Therapeutic protein design is evolving—and it is doing so in more than one sense of that word. Protein design is being guided by artificial intelligence (AI), which drug developers are using to systematically exploit the complex physical mechanisms behind macromolecule formation in nature. Indeed, drug developers anticipate that AI technology will help them create safer, more effective medicines.

The link between protein structure and function has been known of for decades.1 The challenge for drug designers was that, until recently, the specific “rules” governing how amino acid chains fold into three-dimensional structures were poorly understood.

However, in the past few years, computer science tools have allowed researchers to finally understand the mechanics of protein folding. This development animates the work of researchers at protein design organizations and companies such as Evozyne. “Classic approaches to molecular engineering are either structure-based or based on random variation,” says Rama Ranganathan, MD, PhD, Evozyne’s co-founder and chief scientific officer. “A machine learning approach learns the entire evolutionary history of proteins to distill the underlying design principles. This allows us to engineer new proteins with a high probability of meeting even complex multifactorial design goals.”

Machine learning

Ranganathan believes that machine learning, an application of AI that uses mathematical models of data to help a computer learn independently, is reshaping drug design: “First, it produces not just one solution to a problem, but a large library of solutions. That enables secondary screens for additional properties such as immunogenicity, expression in particular cell types, and other idiosyncratic properties that we cannot rationally predict.

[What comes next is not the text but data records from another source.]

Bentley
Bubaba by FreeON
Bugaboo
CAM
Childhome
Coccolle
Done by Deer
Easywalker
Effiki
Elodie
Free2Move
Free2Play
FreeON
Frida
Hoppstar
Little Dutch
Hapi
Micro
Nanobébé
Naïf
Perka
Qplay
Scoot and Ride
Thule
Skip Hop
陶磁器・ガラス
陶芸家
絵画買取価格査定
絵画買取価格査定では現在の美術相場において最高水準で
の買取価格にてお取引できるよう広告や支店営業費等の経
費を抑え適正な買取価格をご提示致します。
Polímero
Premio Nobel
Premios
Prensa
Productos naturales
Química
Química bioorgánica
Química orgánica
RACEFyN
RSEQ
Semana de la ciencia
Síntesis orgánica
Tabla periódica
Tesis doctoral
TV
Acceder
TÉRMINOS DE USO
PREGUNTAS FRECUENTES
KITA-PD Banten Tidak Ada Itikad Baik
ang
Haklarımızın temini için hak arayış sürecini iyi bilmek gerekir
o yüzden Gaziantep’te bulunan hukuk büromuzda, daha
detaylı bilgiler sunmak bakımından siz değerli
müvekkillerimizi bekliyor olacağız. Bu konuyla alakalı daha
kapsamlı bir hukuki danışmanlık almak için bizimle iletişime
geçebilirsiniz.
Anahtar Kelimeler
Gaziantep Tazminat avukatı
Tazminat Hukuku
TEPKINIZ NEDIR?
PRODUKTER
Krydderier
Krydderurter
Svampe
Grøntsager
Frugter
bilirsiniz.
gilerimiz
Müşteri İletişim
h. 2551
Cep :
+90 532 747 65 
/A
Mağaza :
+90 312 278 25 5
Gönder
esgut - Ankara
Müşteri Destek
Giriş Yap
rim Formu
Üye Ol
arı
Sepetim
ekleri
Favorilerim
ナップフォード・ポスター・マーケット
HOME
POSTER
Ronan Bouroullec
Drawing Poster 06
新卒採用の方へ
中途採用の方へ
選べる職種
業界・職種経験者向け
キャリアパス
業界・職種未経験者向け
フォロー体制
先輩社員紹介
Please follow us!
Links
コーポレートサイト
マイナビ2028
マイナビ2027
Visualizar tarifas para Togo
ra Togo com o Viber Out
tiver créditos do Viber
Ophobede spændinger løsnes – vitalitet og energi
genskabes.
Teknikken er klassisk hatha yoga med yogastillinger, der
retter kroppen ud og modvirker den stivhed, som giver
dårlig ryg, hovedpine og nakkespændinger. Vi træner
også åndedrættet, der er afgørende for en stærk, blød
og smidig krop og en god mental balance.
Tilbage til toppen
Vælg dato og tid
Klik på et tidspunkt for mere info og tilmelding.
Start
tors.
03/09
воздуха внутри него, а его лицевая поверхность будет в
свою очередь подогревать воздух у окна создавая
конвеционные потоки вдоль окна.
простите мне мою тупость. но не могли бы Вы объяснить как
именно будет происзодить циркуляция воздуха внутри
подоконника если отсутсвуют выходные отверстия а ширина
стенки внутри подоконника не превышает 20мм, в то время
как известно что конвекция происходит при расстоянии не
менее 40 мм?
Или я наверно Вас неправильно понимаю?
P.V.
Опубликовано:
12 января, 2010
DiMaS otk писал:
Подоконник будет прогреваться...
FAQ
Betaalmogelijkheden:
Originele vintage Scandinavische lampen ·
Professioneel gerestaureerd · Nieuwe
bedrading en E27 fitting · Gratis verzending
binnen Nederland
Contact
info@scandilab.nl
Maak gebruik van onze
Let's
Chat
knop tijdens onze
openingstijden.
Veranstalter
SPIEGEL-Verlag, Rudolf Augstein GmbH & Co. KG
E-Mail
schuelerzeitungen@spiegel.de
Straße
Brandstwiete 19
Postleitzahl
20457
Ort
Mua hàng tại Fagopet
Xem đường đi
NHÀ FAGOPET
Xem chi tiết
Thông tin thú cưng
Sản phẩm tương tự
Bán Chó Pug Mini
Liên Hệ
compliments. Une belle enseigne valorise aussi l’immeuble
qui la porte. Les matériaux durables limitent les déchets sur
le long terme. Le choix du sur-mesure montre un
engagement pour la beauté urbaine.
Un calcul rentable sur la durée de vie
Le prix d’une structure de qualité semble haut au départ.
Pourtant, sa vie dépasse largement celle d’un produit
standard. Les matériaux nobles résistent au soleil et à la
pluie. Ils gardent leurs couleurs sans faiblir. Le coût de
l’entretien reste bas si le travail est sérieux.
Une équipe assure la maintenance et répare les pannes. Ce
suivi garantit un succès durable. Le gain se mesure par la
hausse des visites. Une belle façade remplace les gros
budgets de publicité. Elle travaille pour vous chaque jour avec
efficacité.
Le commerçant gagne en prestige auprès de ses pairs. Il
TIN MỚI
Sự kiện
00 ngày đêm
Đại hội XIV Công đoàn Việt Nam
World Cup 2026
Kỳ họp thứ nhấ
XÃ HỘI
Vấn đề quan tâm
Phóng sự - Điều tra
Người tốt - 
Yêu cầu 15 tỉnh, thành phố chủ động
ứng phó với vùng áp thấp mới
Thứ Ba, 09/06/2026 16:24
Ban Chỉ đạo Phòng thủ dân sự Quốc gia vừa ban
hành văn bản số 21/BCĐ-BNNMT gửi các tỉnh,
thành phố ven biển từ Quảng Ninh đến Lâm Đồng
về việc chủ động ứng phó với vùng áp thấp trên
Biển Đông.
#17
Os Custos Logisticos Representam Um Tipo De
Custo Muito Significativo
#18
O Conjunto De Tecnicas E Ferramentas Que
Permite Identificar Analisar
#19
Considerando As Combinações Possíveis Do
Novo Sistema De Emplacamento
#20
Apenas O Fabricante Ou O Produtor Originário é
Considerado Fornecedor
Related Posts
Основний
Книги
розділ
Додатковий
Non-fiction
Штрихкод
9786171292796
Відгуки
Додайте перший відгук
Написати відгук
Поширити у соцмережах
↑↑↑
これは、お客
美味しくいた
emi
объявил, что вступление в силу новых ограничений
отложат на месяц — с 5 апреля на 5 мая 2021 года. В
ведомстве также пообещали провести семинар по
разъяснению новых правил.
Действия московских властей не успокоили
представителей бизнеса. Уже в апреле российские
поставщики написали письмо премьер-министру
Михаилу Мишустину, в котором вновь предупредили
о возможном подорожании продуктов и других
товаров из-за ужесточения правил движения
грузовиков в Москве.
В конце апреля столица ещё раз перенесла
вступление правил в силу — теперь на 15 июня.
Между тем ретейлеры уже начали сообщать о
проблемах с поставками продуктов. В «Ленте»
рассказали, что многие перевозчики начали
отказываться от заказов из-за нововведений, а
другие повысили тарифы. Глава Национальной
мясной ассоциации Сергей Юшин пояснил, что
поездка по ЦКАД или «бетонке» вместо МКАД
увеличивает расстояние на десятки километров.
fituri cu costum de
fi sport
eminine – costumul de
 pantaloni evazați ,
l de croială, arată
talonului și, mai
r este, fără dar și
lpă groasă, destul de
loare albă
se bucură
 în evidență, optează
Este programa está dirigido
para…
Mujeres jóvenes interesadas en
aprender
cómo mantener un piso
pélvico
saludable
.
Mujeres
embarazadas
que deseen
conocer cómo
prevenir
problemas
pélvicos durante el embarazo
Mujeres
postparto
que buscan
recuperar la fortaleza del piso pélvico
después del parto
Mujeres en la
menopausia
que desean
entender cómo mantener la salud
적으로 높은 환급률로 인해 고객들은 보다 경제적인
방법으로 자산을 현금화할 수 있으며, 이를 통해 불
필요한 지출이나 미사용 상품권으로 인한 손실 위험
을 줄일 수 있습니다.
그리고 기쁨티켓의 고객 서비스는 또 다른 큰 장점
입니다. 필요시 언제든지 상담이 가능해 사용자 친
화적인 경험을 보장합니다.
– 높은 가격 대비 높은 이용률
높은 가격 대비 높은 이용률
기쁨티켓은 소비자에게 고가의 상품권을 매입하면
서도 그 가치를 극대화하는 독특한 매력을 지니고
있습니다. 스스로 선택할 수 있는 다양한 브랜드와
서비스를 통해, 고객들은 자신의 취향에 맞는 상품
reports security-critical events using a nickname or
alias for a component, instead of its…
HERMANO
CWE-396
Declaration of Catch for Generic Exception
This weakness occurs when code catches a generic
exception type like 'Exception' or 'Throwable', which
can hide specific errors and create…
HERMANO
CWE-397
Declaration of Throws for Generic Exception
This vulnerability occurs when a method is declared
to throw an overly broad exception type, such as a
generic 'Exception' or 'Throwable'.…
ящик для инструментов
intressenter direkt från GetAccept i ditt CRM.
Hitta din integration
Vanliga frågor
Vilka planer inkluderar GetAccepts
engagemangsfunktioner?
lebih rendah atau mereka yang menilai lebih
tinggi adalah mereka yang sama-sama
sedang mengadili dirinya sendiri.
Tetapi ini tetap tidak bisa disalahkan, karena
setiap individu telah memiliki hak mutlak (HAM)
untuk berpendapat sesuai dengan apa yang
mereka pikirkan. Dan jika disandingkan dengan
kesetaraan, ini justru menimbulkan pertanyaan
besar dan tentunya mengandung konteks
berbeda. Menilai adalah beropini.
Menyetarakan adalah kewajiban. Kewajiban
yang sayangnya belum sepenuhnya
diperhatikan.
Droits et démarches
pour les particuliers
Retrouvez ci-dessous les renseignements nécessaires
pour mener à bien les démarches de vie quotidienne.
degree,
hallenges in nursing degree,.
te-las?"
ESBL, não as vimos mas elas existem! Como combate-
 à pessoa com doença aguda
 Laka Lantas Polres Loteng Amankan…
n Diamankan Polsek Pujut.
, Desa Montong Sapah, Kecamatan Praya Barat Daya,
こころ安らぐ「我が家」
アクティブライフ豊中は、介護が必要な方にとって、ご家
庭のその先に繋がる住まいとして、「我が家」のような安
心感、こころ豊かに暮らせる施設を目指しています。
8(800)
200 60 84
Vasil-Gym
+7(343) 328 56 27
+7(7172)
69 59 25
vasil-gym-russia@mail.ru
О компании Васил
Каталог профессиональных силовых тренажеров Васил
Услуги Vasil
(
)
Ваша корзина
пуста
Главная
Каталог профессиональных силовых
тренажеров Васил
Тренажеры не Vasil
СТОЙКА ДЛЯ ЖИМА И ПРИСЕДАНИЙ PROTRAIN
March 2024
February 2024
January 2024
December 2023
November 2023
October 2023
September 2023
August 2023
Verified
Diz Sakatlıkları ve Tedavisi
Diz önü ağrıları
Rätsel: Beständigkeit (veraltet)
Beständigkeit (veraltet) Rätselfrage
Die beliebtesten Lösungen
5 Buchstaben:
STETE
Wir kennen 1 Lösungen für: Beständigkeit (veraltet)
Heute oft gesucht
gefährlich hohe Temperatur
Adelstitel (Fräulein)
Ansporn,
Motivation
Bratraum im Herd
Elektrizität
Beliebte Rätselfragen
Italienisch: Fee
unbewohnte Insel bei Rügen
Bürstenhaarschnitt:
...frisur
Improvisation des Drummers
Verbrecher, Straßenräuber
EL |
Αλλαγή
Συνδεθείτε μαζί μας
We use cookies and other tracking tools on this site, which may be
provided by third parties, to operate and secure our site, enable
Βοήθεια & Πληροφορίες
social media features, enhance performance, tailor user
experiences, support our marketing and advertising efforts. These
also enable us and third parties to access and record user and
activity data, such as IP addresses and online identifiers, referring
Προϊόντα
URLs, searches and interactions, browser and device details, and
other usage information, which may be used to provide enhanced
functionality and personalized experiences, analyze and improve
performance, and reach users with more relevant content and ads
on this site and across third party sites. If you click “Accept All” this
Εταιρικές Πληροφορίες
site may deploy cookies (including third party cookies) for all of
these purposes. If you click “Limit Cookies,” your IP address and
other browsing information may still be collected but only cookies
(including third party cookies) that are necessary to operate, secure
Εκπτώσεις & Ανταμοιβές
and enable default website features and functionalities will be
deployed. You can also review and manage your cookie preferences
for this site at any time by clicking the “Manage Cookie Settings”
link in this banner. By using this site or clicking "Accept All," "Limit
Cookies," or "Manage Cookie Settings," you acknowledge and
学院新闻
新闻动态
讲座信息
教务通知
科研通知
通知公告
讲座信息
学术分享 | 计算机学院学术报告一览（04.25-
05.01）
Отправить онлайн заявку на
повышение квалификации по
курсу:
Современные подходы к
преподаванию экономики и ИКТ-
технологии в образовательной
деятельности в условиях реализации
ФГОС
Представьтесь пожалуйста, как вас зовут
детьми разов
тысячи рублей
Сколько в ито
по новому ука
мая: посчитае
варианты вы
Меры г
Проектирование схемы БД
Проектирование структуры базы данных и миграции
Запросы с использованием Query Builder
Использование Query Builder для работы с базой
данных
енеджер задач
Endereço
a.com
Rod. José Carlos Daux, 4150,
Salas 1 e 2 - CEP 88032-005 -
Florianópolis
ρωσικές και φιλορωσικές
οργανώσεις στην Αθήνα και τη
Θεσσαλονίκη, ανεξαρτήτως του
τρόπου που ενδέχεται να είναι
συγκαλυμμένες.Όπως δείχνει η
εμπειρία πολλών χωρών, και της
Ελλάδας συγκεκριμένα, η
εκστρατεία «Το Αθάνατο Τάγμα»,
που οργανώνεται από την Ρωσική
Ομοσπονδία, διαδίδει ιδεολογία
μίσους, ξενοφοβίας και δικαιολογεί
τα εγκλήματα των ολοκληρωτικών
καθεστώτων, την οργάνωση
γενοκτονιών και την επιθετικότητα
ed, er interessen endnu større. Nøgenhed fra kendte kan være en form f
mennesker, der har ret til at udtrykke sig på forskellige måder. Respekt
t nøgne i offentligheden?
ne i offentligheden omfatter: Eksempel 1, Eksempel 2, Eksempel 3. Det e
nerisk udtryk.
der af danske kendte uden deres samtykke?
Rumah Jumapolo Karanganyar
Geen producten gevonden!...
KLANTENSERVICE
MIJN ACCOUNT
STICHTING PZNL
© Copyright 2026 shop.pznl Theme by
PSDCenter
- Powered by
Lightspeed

“Second, the approach does not require structure-based information or experimental measurements to start. This removes biases due to our intuitions about protein mechanism and due to doing experimental work in specific laboratory conditions.

“Third, the new process enables simultaneous optimization of multiple design goals such as catalytic power, stability, and expression. This is important because trade-offs in optimizing these kinds of properties have led to failures with more conventional methods.”

Ranganathan sums up his case as follows: “Basically, by letting evolution tell you through the models how to engineer proteins, we go far beyond the capabilities of past approaches. We think this is the approach to better cell-specific therapeutics, and to antibody treatments and vaccines that are less prone to the onset of resistance.”

The point, in Ranganathan’s view, is that the biopharmaceutical industry finally has the tools and technologies needed to use AI in commercial drug development. He emphasizes that evolution-based data-driven molecular engineering requires four things: advanced bioinformatics tools for acquiring and curating the input data; powerful deep learning algorithms for learning the rules; DNA synthesis capabilities that are fast, accurate, and cheap; and very high-throughput, high-quality functional assays to enable model retraining.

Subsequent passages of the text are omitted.